Google Inc. has acquired a company called DocVerse to help the Internet search leader round out its online software programs and provide more ammunition in its duel with Microsoft Corp.
Financial terms of the deal announced Friday weren't disclosed.
DocVerse provides tools that make its possible for people to use the Internet to work together on documents formatted in one of Microsoft's word processing, spreadsheet or presentation programs. The startup was founded in 2007 by former Microsoft employees Shan Sinha and Alex DeNeui.
Google offers programs that are similar to the Microsoft software but are hosted on Web sites. The approach, sometimes dubbed "cloud computing," is part of Google's attempt to weaken Microsoft, which makes much of its money by selling software that's installed on individual computer drives.

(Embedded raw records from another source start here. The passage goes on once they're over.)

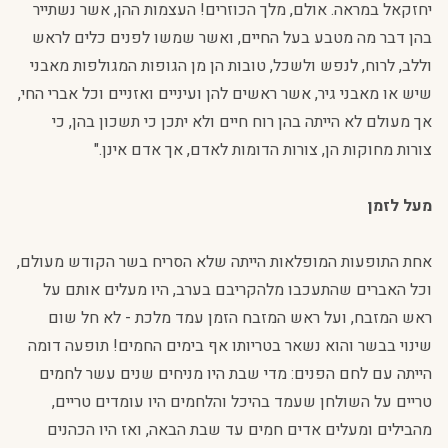
יחזקאל במראה. אולם, מלך הכוזרים! העצמות ההן, אשר נשתייר
בהן דבר מה מטבע בעל החיים, ואשר שמשו לפנים כלים לראש
וללב, לרוח, לנפש ולשכל, טובות הן מן הגופות המגולפות מאבני
שיש או מאבני גיר, אשר ראשים להן ועיניים ואזניים וכל אברי החי,
אך מעולם לא הייתה בהן רוח חיים ולא יתכן כי תשכון בהן, כי
צורות מחוקות הן, צורות הדומות לאדם, אך אדם אינן."
מעל לזמן
אחת התופעות המופלאות הייתה שלא הסריח בשר הקודש מעולם,
וכל האברים שהתעכבו מלהקריבם בערב, היו מעלים אותם על
ראש המזבח, ועל ראש המזבח הזמן עמד מלכת - לא חל שום
שינוי בבשר והוא נשאר בטריותו אף בימים החמים! תופעה דומה
הייתה עם לחם הפנים: מדי שבת היו מניחים שנים עשר לחמים
טריים על השולחן שעמד בהיכל והלחמים היו עומדים טריים,
מהבילים ומעלים אדים חמים עד שבת הבאה, ואז היו הכהנים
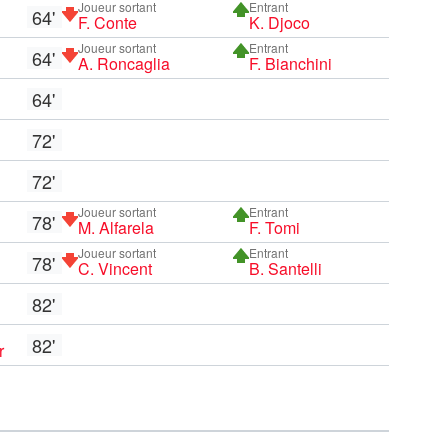
Joueur sortant
Entrant
64'
F. Conte
K. Djoco
Joueur sortant
Entrant
64'
A. Roncaglia
F. Bianchini
64'
72'
72'
Joueur sortant
Entrant
78'
M. Alfarela
F. Tomi
Joueur sortant
Entrant
78'
C. Vincent
B. Santelli
82'
82'
r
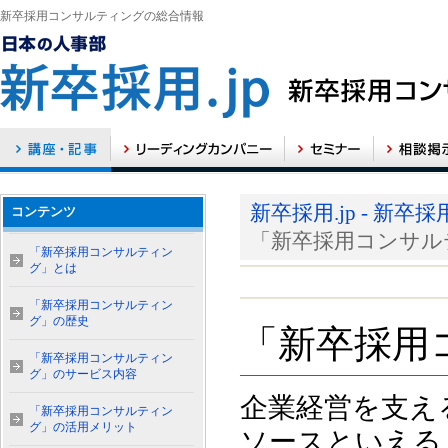
新卒採用コンサルティングの総合情報
新卒採用.jp - 新
コンテンツ
「新卒採用コンサル
「新卒採用コンサルティン
グ」とは
「新卒採用コンサルティン
グ」の歴史
「新卒採用
「新卒採用コンサルティン
グ」のサービス内容
企業経営を支え
「新卒採用コンサルティン
グ」の活用メリット
ソースといえる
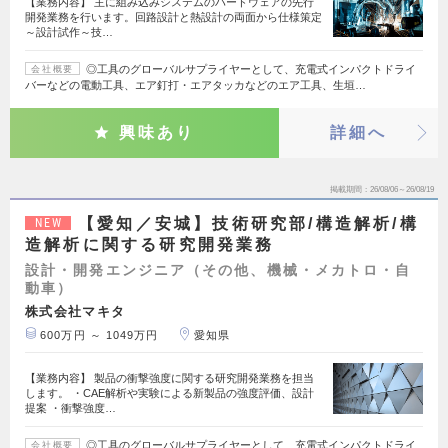
【業務内容】 主に組み込みシステムのハードウェアの先行
開発業務を行います。回路設計と熱設計の両面から仕様策定
～設計試作～技…
◎工具のグローバルサプライヤーとして、充電式インパクトドライ
会社概要
バーなどの電動工具、エア釘打・エアタッカなどのエア工具、生垣…
興味あり
詳細へ
掲載期間
26/08/06～26/08/19
【愛知／安城】技術研究部/構造解析/構
NEW
造解析に関する研究開発業務
設計・開発エンジニア（その他、機械・メカトロ・自
動車）
株式会社マキタ
600万円 ～ 1049万円
愛知県
【業務内容】 製品の衝撃強度に関する研究開発業務を担当
します。 ・CAE解析や実験による新製品の強度評価、設計
提案 ・衝撃強度…
◎工具のグローバルサプライヤーとして、充電式インパクトドライ
会社概要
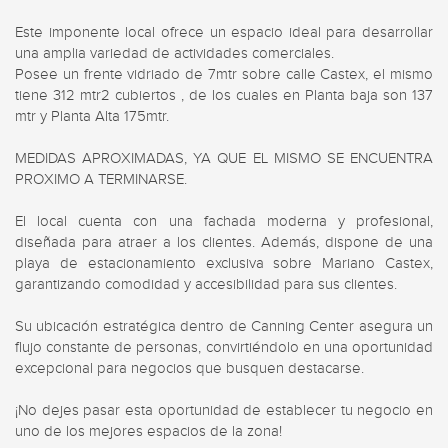
Este imponente local ofrece un espacio ideal para desarrollar 
una amplia variedad de actividades comerciales.

Posee un frente vidriado de 7mtr sobre calle Castex, el mismo 
tiene 312 mtr2 cubiertos , de los cuales en Planta baja son 137 
mtr y Planta Alta 175mtr.

MEDIDAS APROXIMADAS, YA QUE EL MISMO SE ENCUENTRA 
PROXIMO A TERMINARSE.

El local cuenta con una fachada moderna y profesional, 
diseñada para atraer a los clientes. Además, dispone de una 
playa de estacionamiento exclusiva sobre Mariano Castex, 
garantizando comodidad y accesibilidad para sus clientes.

Su ubicación estratégica dentro de Canning Center asegura un 
flujo constante de personas, convirtiéndolo en una oportunidad 
excepcional para negocios que busquen destacarse.

¡No dejes pasar esta oportunidad de establecer tu negocio en 
uno de los mejores espacios de la zona!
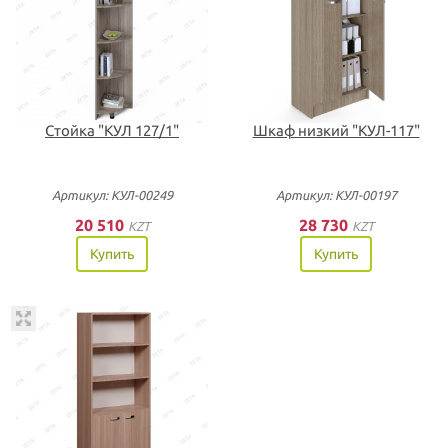
Cтойка "КУЛ 127/1"
Шкаф низкий "КУЛ-117"
Артикул: КУЛ-00249
Артикул: КУЛ-00197
20 510
28 730
KZT
KZT
Купить
Купить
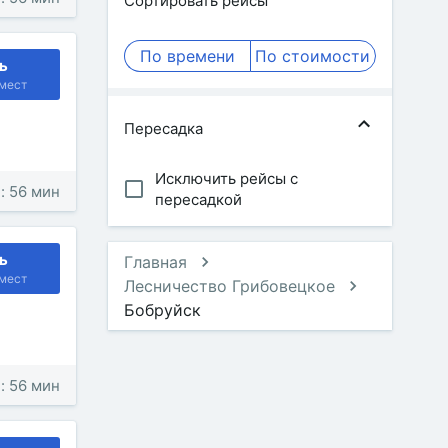
Сортировать рейсы
По времени
По стоимости
ь
мест
Пересадка
Исключить рейсы с
: 56 мин
пересадкой
ь
Главная
мест
Лесничество Грибовецкое
Бобруйск
: 56 мин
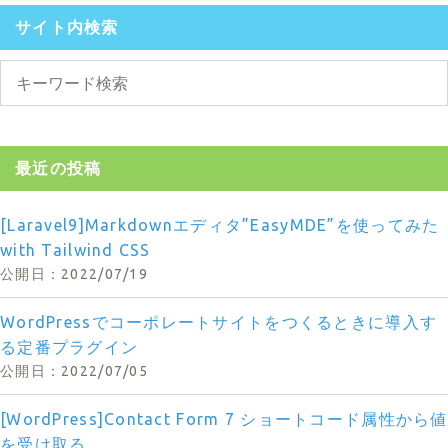
サイト内検索
最近の投稿
[Laravel9]Markdownエディタ”EasyMDE”を使ってみた
with Tailwind CSS
2022/07/19
WordPressでコーポレートサイトをつくるときに導入す
る定番プラグイン
2022/07/05
[WordPress]Contact Form 7 ショートコード属性から値
を受け取る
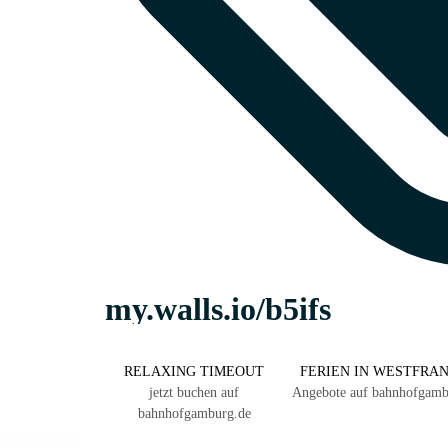
RELAXING TIMEOUT
FERIEN IN WESTFRA
jetzt buchen auf
Angebote auf bahnhofgamb
bahnhofgamburg.de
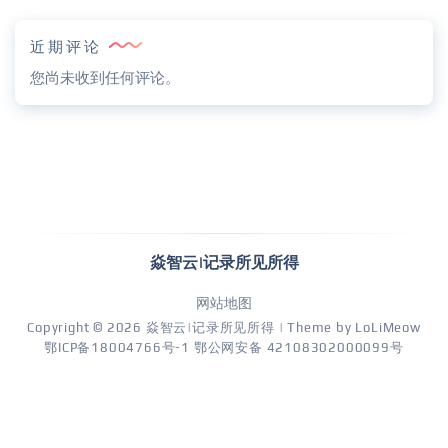
近期评论
您尚未收到任何评论。
焱智云|记录所见所得
网站地图
Copyright © 2026
焱智云|记录所见所得
| Theme by
LoLiMeow
鄂ICP备18004766号-1
鄂公网安备 42108302000099号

By adding DocVerse's tools, Google appears to preparing to pitch people who feel more comfortable working with Microsoft Office applications. DocVerse estimates more than 600 million people rely on Microsoft's Word, Excel and PowerPoint programs.

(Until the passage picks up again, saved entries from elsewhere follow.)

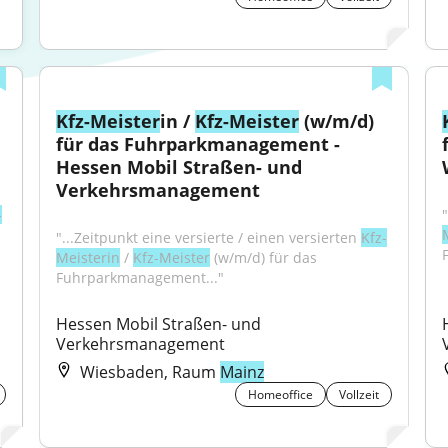
Kfz-Meister
in / 
Kfz-Meister
 (w/m/d) 
für das Fuhrparkmanagement - 
Hessen Mobil Straßen- und 
Verkehrsmanagement
-
"...Zeitpunkt eine versierte / einen versierten 
Kfz-
Meisterin
 / 
Kfz-Meister
 (w/m/d) für das 
Fuhrparkmanagement..."
Hessen Mobil Straßen- und 
Verkehrsmanagement
Wiesbaden, Raum
Mainz
Homeoffice
Vollzeit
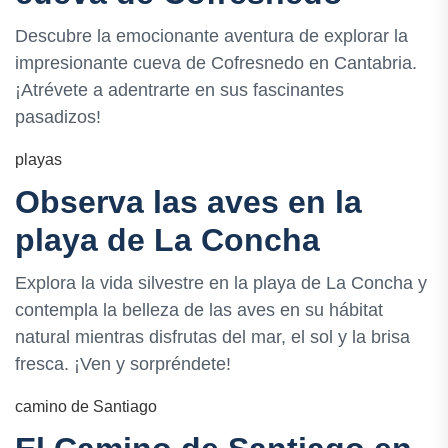
Descubre la emocionante aventura de explorar la
impresionante cueva de Cofresnedo en Cantabria.
¡Atrévete a adentrarte en sus fascinantes
pasadizos!
playas
Observa las aves en la
playa de La Concha
Explora la vida silvestre en la playa de La Concha y
contempla la belleza de las aves en su hábitat
natural mientras disfrutas del mar, el sol y la brisa
fresca. ¡Ven y sorpréndete!
camino de Santiago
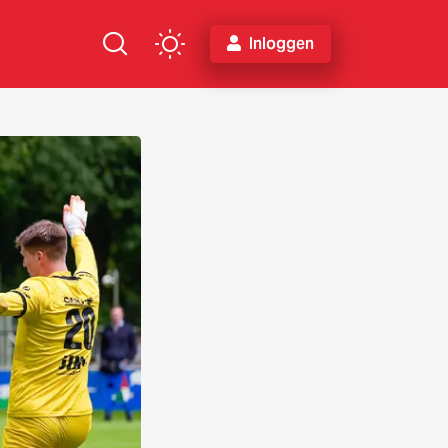
Inloggen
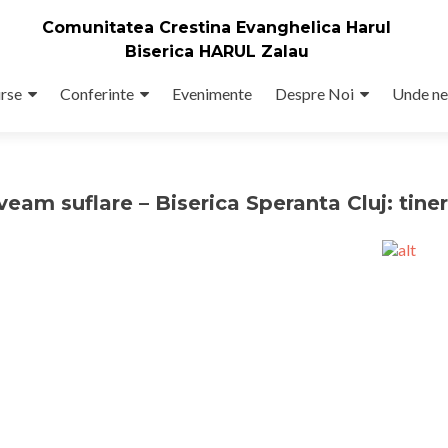
Comunitatea Crestina Evanghelica Harul
Biserica HARUL Zalau
rse
Conferinte
Evenimente
Despre Noi
Unde ne
veam suflare – Biserica Speranta Cluj: tiner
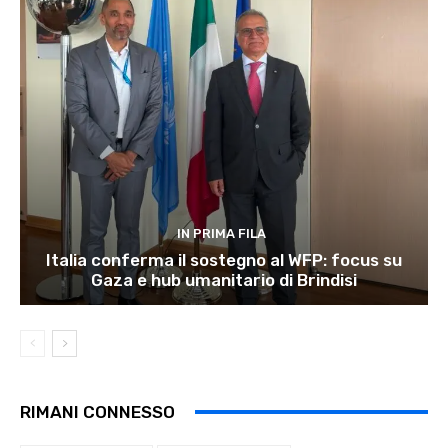
IN PRIMA FILA
Italia conferma il sostegno al WFP: focus su
Gaza e hub umanitario di Brindisi
RIMANI CONNESSO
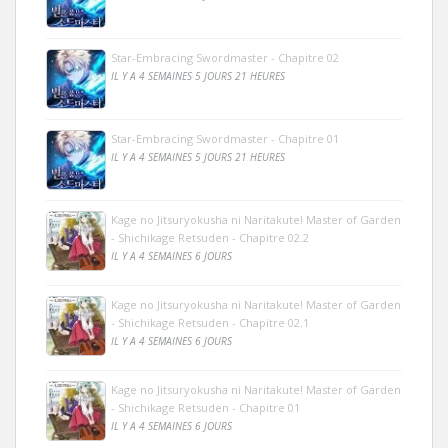
Star-Embracing Swordmaster - Chapitre 02
IL Y A 4 SEMAINES 5 JOURS 21 HEURES
Star-Embracing Swordmaster - Chapitre 01
IL Y A 4 SEMAINES 5 JOURS 21 HEURES
Kage no Jitsuryokusha ni Naritakute! Master of Garden
- Shichikage Retsuden - Chapitre 02.2
IL Y A 4 SEMAINES 6 JOURS
Kage no Jitsuryokusha ni Naritakute! Master of Garden
- Shichikage Retsuden - Chapitre 02.1
IL Y A 4 SEMAINES 6 JOURS
Kage no Jitsuryokusha ni Naritakute! Master of Garden
- Shichikage Retsuden - Chapitre 01
IL Y A 4 SEMAINES 6 JOURS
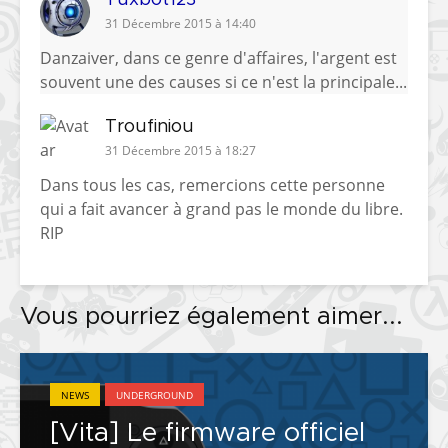
31 Décembre 2015 à 14:40
Danzaiver, dans ce genre d'affaires, l'argent est
souvent une des causes si ce n'est la principale...
Troufiniou
31 Décembre 2015 à 18:27
Dans tous les cas, remercions cette personne
qui a fait avancer à grand pas le monde du libre.
RIP
Vous pourriez également aimer...
NEWS
UNDERGROUND
[Vita] Le firmware officiel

In a blog posting, Google said DocVerse would stop accepting new users until it's ready to announce its next move. Current DocVerse users will still have their usual access, Google said.
DocVerse is at least the ninth acquisition of a small technology company Google has made in the past seven months. Google hopes to add to that list by buying AdMob, a mobile advertising service, for $750 million. It still needs regulators' approval before it can complete that deal.